An autoregressive model is one that is used to represent a type of random process. It is most commonly used to perform time series analysis in the context of economics, nature and more. Moving-average models are commonly used to model univariate time series, as the way the output variable is presented depends linearly on both the current and past values of an imperfectly predictable term. A traditional integrated model is one that lists all data points in time order.
How to do time series analysis will obviously vary depending on the model you choose to work with.
Time series analysis best practices
For the best results in terms of time analysis, it’s important to gain a better understanding of exactly what you’re trying to do in the first place.
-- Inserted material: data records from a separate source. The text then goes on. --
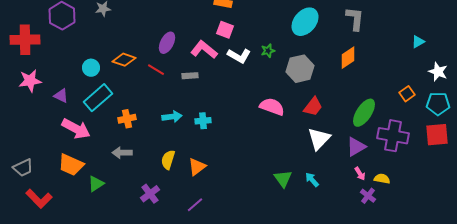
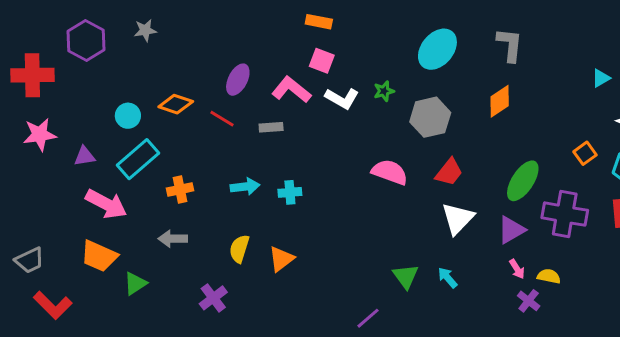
purple triangle: (61, 96) -> (85, 156), turned -35
purple line: (195, 205) -> (368, 318), moved

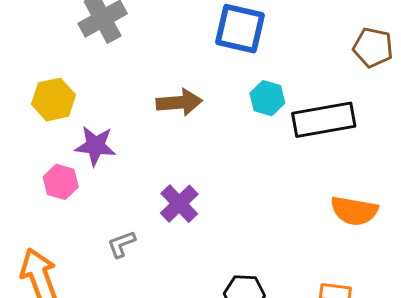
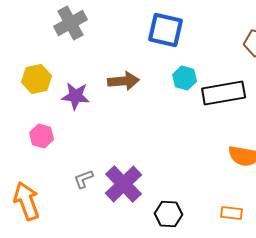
purple star: (95, 146) -> (76, 96), moved
purple cross: (179, 204) -> (124, 184), moved, size x1.4

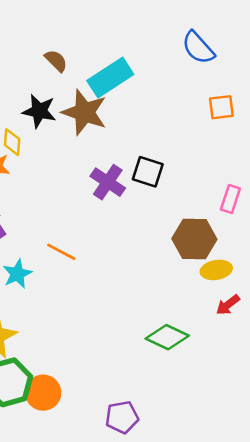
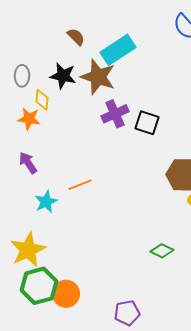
purple cross: (108, 182) -> (115, 114), moved, turned 32
orange line: (61, 252) -> (80, 185), turned -50
green diamond: (167, 337) -> (162, 251), size x0.7

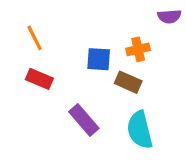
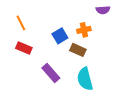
blue square: (99, 59) -> (60, 36), turned -35

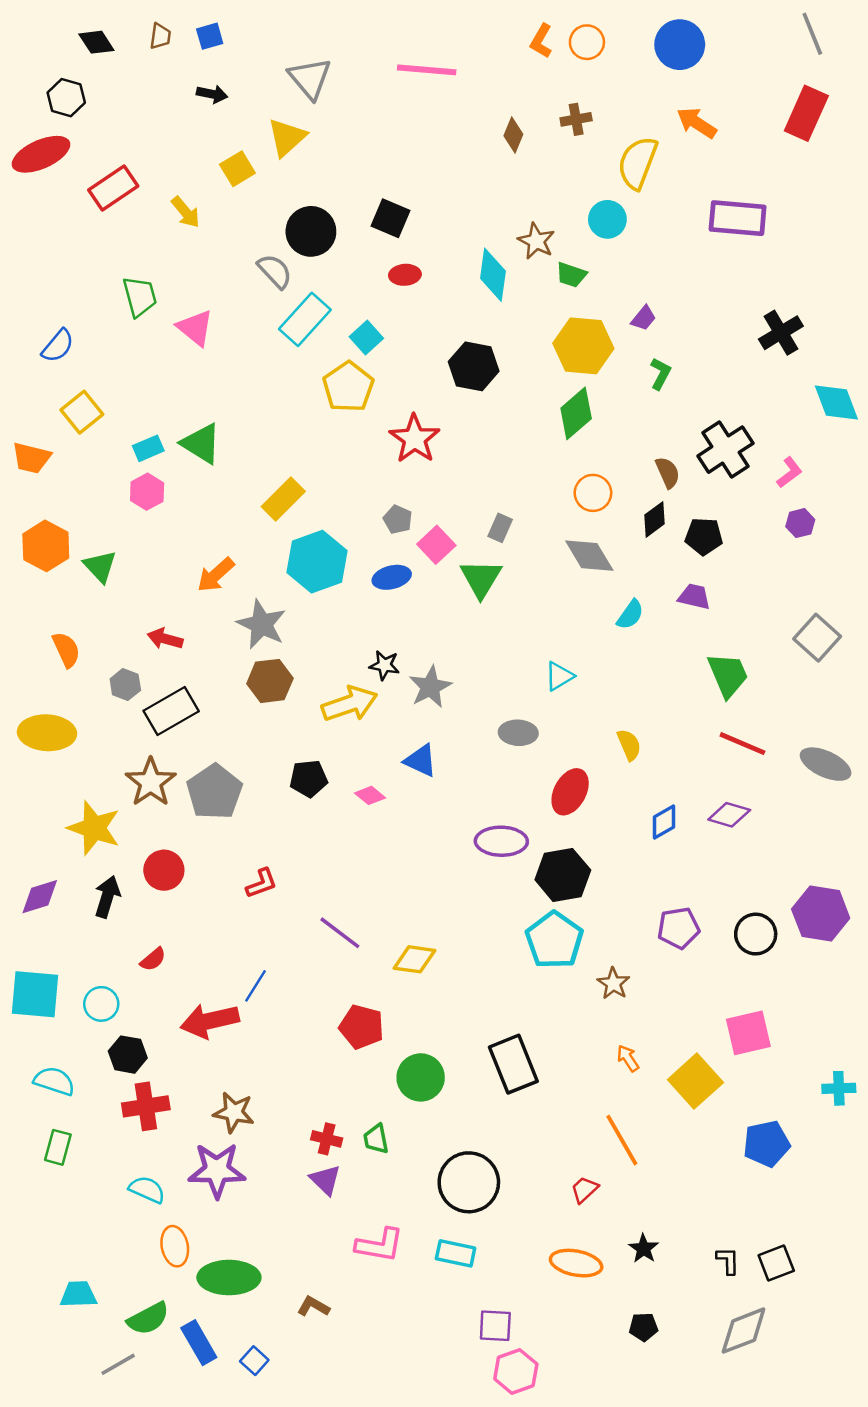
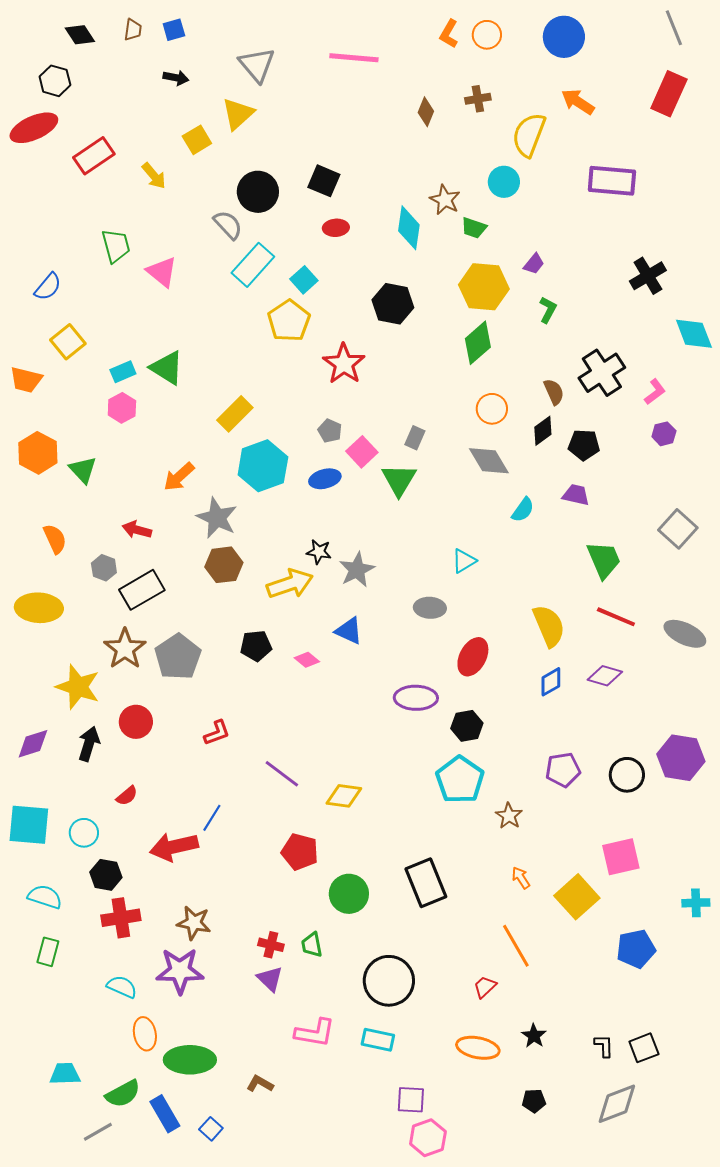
yellow semicircle: (629, 745) -> (549, 626), moved, size x1.6
black hexagon: (563, 875) -> (467, 726), size x0.7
Remember that in a time series, the independent variable is often time itself and you’re typically using it to try to predict what the future might hold.
To get to that point, you have to understand whether or not time is stationary, if there is seasonality, and if the variable is autocorrelated.
Autocorrelation is defined as the similarity of observations as a function of the amount of time that passes between them. Seasonality takes a look at specific, periodic fluctuations. If a time series is stationary, its own statistical properties do not change over time. To put it another way, the time series has a constant mean and variance regardless of what is happening with the independent variable of time itself. These are all questions that you should be answering prior to the performance of time series analysis.